Exercise directions ->
Search the material below for the string "anmelden" and list each line that holds it.
==============================
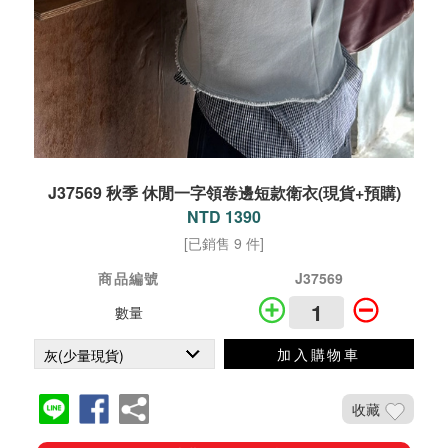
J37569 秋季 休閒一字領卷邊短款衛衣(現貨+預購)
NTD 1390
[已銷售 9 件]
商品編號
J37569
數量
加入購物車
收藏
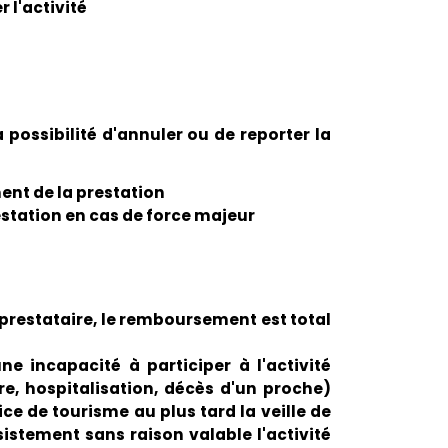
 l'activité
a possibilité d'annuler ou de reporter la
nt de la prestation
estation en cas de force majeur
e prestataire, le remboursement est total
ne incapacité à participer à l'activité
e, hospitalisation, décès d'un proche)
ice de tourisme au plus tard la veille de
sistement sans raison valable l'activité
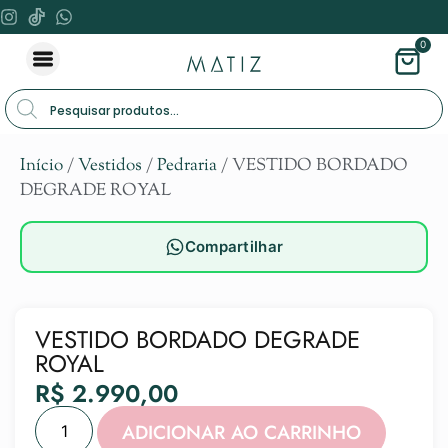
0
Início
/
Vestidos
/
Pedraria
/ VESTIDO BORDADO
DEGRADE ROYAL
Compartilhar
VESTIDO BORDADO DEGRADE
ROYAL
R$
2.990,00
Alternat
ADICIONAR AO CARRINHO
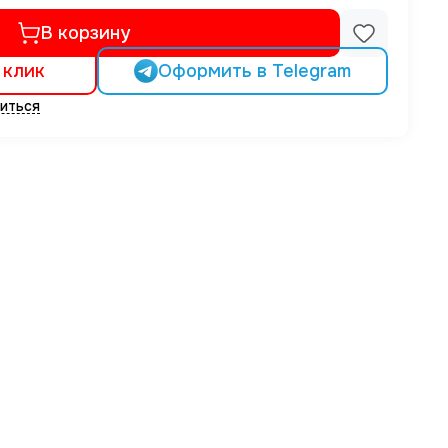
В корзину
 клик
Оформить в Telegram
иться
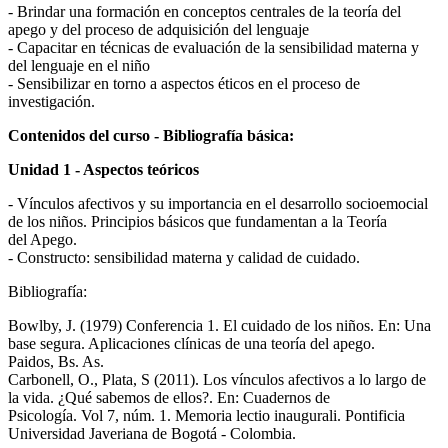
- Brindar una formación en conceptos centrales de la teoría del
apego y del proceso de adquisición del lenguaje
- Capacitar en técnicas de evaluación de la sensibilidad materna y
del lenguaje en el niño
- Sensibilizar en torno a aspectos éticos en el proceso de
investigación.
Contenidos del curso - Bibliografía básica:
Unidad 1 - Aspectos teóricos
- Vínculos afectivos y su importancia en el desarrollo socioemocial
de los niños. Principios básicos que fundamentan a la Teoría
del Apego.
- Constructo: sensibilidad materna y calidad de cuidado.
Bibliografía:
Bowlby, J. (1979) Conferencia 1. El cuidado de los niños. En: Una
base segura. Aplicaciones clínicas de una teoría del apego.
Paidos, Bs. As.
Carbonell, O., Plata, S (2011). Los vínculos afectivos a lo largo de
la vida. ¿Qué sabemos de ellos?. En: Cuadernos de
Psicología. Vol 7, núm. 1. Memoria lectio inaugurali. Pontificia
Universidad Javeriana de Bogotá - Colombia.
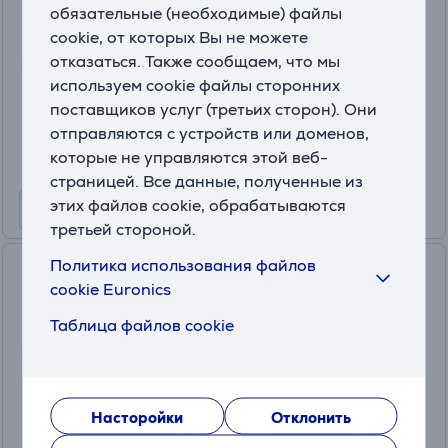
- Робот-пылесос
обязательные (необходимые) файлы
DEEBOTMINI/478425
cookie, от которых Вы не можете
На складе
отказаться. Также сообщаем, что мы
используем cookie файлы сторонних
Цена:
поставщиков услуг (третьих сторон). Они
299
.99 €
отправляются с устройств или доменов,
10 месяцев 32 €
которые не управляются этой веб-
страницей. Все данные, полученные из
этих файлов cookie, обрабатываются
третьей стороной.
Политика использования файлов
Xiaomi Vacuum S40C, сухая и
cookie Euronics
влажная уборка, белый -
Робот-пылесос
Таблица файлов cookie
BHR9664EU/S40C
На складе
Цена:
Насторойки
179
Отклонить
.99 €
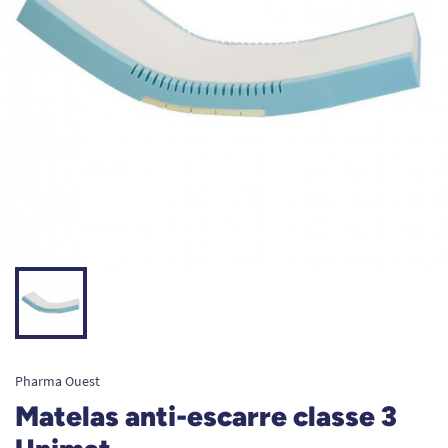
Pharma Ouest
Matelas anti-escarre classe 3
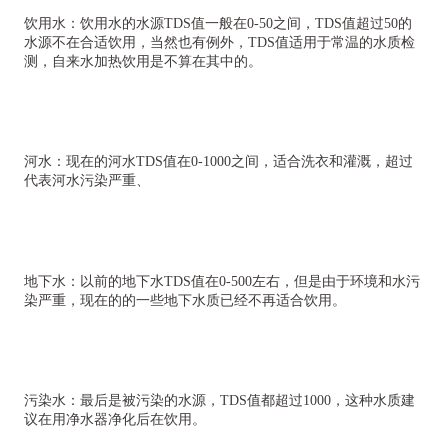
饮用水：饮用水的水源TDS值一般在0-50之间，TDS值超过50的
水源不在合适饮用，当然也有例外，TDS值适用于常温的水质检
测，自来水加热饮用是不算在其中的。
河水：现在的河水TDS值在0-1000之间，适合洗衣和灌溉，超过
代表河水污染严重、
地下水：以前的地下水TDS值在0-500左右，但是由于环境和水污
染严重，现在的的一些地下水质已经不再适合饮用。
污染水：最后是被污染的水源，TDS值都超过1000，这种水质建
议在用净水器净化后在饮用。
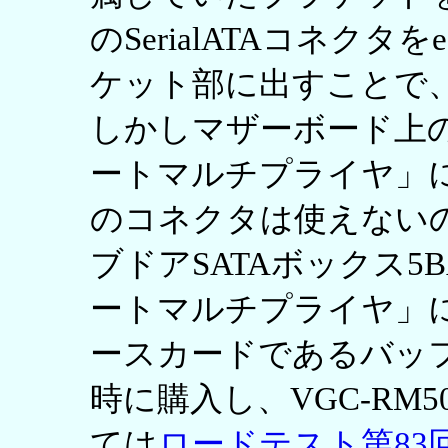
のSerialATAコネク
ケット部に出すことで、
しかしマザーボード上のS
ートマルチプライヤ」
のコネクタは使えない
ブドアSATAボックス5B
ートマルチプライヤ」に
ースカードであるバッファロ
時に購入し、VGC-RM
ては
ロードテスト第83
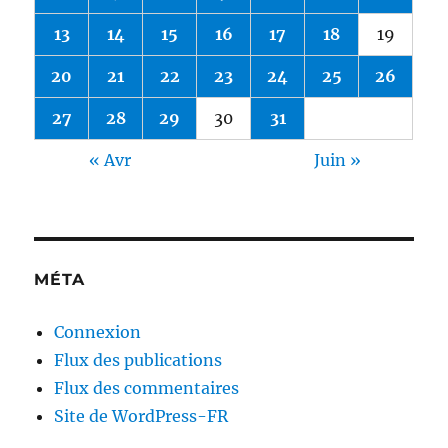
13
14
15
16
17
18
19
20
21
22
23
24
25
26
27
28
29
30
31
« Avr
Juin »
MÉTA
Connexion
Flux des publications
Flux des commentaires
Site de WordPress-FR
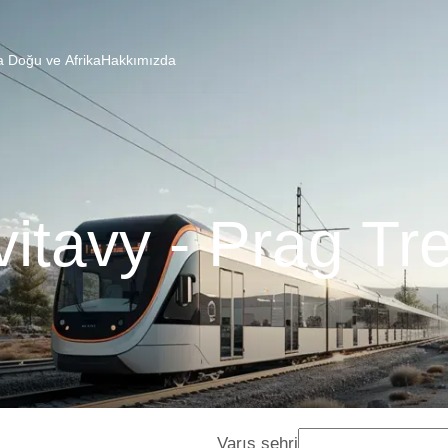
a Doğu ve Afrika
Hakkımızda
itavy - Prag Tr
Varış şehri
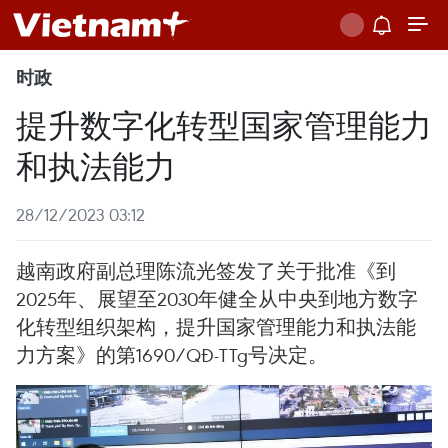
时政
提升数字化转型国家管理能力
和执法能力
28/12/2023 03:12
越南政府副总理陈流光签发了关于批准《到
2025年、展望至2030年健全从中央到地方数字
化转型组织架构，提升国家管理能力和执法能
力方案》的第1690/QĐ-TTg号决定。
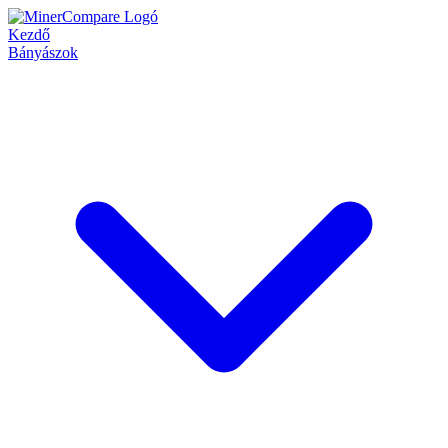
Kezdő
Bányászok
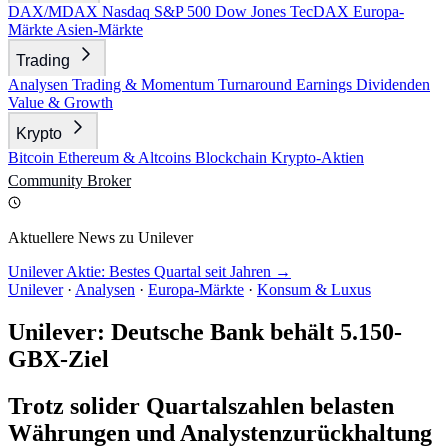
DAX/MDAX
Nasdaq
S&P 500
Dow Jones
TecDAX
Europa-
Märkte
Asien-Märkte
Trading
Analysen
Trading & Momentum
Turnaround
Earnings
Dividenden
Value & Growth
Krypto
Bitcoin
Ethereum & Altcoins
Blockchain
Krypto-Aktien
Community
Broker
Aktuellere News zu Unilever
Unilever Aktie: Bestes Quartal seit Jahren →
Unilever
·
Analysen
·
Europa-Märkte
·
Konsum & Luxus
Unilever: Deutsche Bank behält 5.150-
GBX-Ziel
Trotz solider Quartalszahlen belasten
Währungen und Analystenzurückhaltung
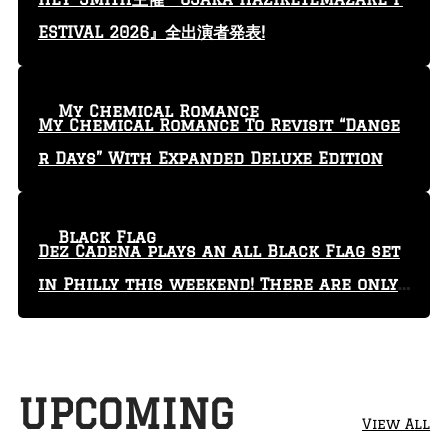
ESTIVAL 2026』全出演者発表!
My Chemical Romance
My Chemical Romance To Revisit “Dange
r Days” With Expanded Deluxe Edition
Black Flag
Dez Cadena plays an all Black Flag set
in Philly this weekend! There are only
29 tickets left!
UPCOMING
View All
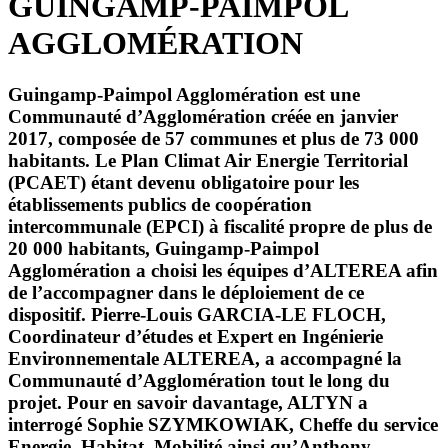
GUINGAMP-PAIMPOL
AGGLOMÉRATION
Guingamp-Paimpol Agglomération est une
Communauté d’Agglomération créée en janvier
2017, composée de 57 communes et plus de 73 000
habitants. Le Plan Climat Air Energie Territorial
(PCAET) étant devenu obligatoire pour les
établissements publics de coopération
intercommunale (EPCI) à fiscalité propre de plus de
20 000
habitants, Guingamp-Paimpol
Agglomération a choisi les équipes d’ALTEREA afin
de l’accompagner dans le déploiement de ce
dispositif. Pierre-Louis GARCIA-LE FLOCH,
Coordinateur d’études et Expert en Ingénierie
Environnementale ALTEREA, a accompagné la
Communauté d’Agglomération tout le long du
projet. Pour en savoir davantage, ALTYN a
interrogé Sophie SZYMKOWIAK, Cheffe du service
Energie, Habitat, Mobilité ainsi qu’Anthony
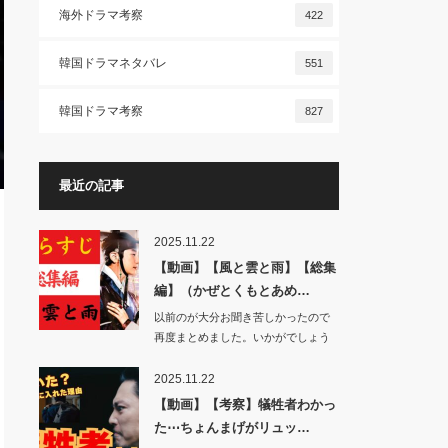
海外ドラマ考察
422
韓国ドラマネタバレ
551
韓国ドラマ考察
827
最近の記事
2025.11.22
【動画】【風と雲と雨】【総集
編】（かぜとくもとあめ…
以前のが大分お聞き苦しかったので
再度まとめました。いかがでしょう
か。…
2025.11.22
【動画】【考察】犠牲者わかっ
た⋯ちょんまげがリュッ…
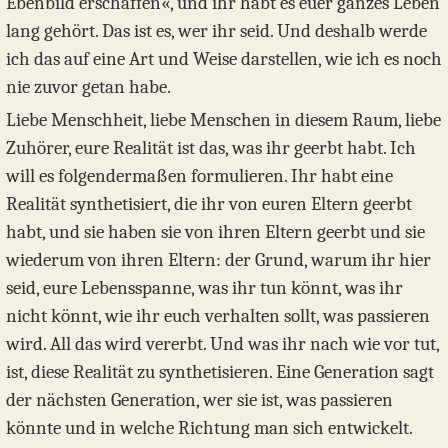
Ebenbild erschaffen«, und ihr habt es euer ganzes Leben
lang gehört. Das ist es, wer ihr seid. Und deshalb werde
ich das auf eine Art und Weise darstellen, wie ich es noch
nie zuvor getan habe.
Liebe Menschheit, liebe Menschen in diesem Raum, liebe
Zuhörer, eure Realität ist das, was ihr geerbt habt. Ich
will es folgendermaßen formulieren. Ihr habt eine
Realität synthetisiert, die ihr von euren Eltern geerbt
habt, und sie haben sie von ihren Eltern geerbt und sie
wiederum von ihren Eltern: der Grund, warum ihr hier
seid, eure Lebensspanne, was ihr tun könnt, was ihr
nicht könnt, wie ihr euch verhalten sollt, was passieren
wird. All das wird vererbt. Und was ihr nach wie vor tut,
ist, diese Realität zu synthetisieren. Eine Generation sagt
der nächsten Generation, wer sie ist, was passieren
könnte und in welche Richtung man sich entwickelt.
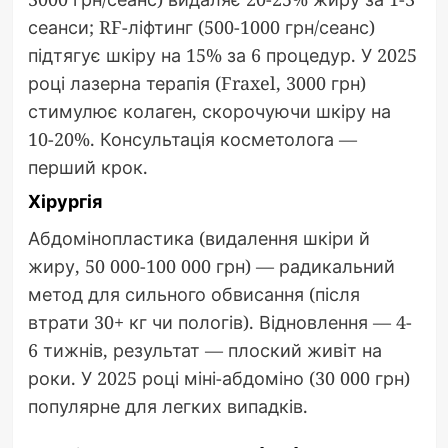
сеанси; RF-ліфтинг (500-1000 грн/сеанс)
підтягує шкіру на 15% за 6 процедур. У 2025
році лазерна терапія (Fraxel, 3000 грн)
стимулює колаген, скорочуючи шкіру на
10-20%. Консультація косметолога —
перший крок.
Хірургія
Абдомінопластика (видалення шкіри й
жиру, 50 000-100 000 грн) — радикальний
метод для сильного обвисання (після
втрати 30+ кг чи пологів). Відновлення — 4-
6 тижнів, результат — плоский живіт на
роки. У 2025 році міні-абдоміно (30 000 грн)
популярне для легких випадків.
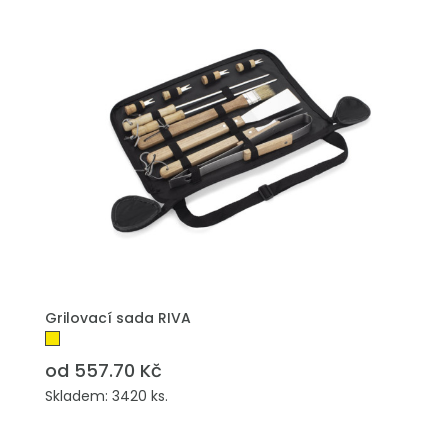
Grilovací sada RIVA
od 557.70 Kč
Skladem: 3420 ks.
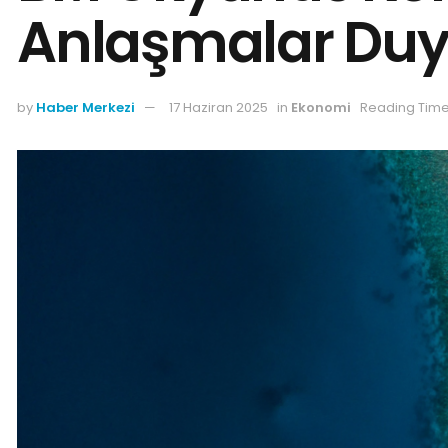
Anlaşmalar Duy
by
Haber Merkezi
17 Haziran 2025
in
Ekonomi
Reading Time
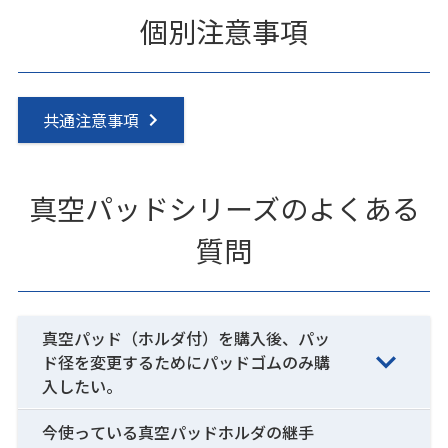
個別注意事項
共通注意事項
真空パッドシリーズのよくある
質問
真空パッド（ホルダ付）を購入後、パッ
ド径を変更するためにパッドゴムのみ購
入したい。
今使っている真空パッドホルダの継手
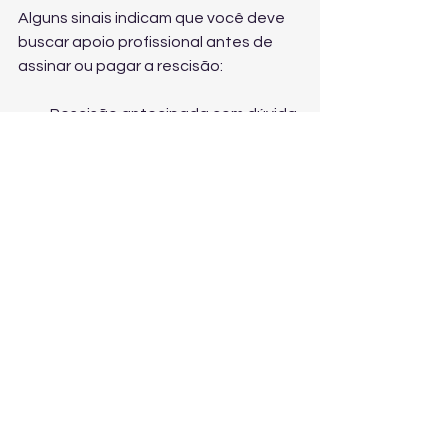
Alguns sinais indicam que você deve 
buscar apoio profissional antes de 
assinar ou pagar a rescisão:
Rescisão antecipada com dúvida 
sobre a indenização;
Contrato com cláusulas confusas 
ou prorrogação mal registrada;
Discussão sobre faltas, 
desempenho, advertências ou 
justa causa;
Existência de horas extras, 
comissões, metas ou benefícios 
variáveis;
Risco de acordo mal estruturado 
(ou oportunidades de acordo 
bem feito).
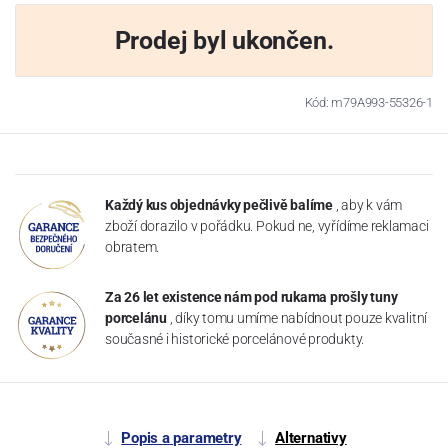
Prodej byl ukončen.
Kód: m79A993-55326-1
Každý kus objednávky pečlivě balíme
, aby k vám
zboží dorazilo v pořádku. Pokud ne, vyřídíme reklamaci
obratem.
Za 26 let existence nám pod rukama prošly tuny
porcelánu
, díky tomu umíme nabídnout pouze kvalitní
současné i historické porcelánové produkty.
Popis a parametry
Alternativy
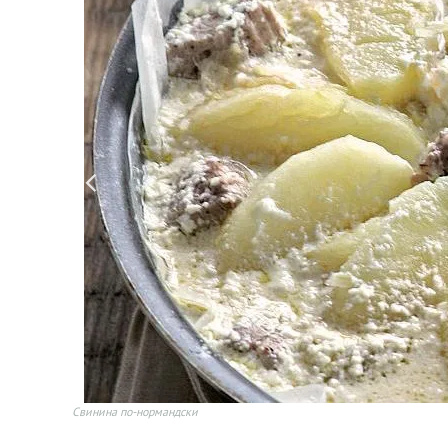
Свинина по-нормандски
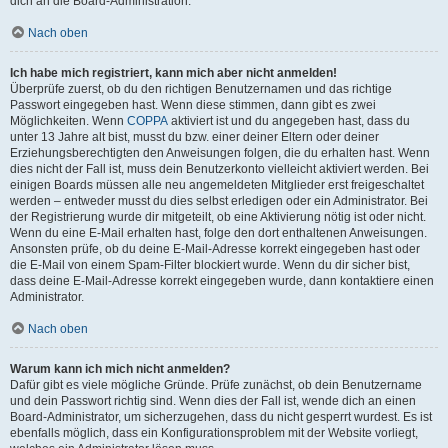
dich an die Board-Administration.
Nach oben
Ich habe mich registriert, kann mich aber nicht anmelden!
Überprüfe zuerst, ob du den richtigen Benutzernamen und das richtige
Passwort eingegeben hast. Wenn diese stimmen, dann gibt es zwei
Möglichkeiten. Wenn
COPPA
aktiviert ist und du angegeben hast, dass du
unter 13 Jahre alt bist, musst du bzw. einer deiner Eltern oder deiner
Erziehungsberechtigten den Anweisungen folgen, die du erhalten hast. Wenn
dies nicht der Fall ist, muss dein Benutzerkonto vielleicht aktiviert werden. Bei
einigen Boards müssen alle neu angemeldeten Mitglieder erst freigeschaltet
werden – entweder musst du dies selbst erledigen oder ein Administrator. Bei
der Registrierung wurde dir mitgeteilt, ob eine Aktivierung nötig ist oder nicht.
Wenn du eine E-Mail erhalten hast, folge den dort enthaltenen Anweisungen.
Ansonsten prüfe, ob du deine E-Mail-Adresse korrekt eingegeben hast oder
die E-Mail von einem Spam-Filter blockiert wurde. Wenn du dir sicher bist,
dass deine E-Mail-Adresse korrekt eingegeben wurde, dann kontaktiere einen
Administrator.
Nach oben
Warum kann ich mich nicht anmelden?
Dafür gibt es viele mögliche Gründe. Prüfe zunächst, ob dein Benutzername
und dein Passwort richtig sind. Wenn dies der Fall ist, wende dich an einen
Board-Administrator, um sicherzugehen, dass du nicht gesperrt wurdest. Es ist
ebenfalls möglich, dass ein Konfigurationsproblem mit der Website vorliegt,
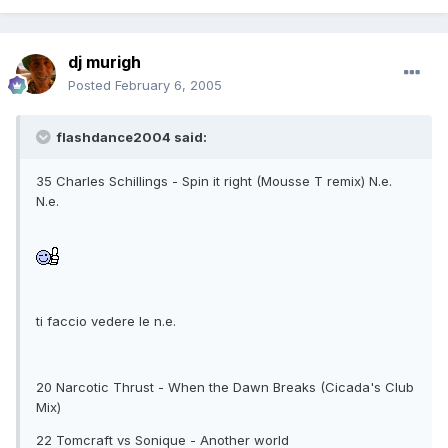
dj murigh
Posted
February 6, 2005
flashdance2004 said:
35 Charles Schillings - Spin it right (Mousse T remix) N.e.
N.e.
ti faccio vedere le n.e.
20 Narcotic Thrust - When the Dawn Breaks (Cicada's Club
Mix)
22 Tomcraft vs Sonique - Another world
==============================
Task solution ->
Ich habe mich registriert, kann mich aber nicht anmelden!
Warum kann ich mich nicht anmelden?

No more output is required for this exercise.